By having money on the sidelines and building core positions in proven winners like United Rentals and Zoom, you are in a great position to finally make small bets on high potential companies that still have a lot to prove. . Real Estate Technology Company Latch (NASDAQ: LTCH) fits this description perfectly.

Homeowners sign multi-year contracts with Latch to provide connected hardware like electronic door locks for their rental spaces. And the company provides ongoing software to tenants. This revolving revenue stream provides a high degree of revenue visibility, making it easier for management to forecast financial results. For example, Latch’s management bolstered the credibility of their boards by releasing their first quarterly financial report since going public through a Special Purpose Acquisition Company (SPAC). Importantly, it reaffirmed its bookings forecast of $ 290 million to $ 325 million for 2021, which is a 76% to 97% year-over-year increase. This is good news given that many questionable SAVS drew advice shortly after their IPO.

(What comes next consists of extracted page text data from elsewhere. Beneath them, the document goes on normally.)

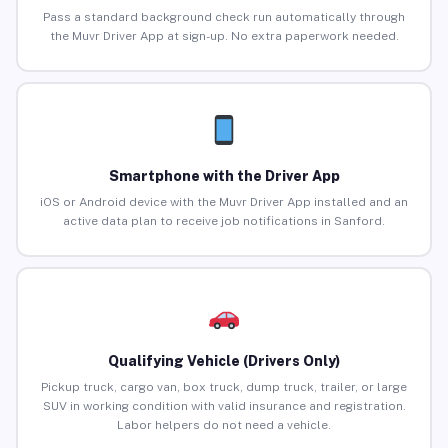
Pass a standard background check run automatically through
the Muvr Driver App at sign-up. No extra paperwork needed.
Smartphone with the Driver App
iOS or Android device with the Muvr Driver App installed and an
active data plan to receive job notifications in Sanford.
Qualifying Vehicle (Drivers Only)
Pickup truck, cargo van, box truck, dump truck, trailer, or large
SUV in working condition with valid insurance and registration.
Labor helpers do not need a vehicle.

Latch still has a lot to prove, but management is building up its credibility. Longer term, this team looked at their existing contracts and current opportunities and concluded that they could generate $ 249 million in Free Cash Flow (FCF) in 2025. Just as a perspective, many investors consider a price / FCF ratio of 20 would be a good value. Currently, Latch has a market cap of $ 1.8 billion. Therefore, assuming it hits its 2025 FCF target, it could be a $ 5 billion business by then – more than 2.5 times in just four years. It would definitely beat the market.

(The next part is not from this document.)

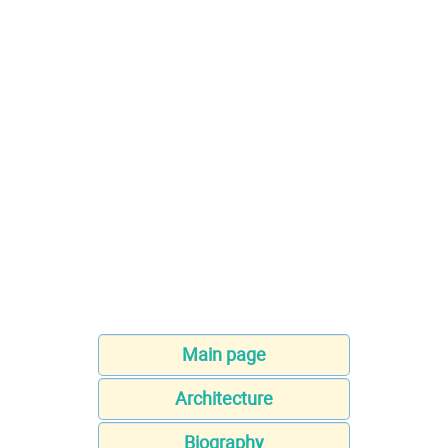
Main page
Architecture
Biography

So far my advice has tried to use your $ 10,000 investment to make your wallet more anti-frag. But an antifragile wallet must also make asymmetric bets. Regarding asymmetry, Taleb says, “If you earn more when you’re right than you get hurt when you’re wrong, then you will benefit from volatility in the long run. This is the rationale for starting a position with a company like Latch. If you invest a small portion of your portfolio in a business like this – say 1% – you won’t get burned if it fails. But if he is successful, he could become a core portfolio position. And he would have earned it with fundamental results, making him a worthy long-term asset.

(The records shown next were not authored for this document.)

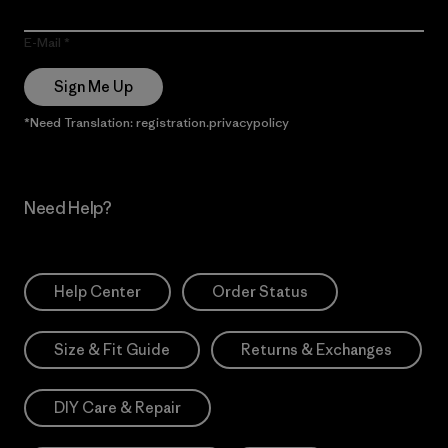
E-Mail
Sign Me Up
*Need Translation: registration.privacypolicy
Need Help?
Help Center
Order Status
Size & Fit Guide
Returns & Exchanges
DIY Care & Repair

Ultimately, I think this is how investors should think about their portfolios no matter how much money they have to invest right now. Save money for rare bargains, build base positions in proven companies with bright futures, and place small bets that could pay off big if things go right. This way I think you are preparing your portfolio for long term success.

This article represents the opinion of the author, who may disagree with the “official” recommendation position of a premium Motley Fool consulting service. We are heterogeneous! Challenging an investment thesis – even one of our own – helps us all to think critically about investing and make decisions that help us become smarter, happier, and richer.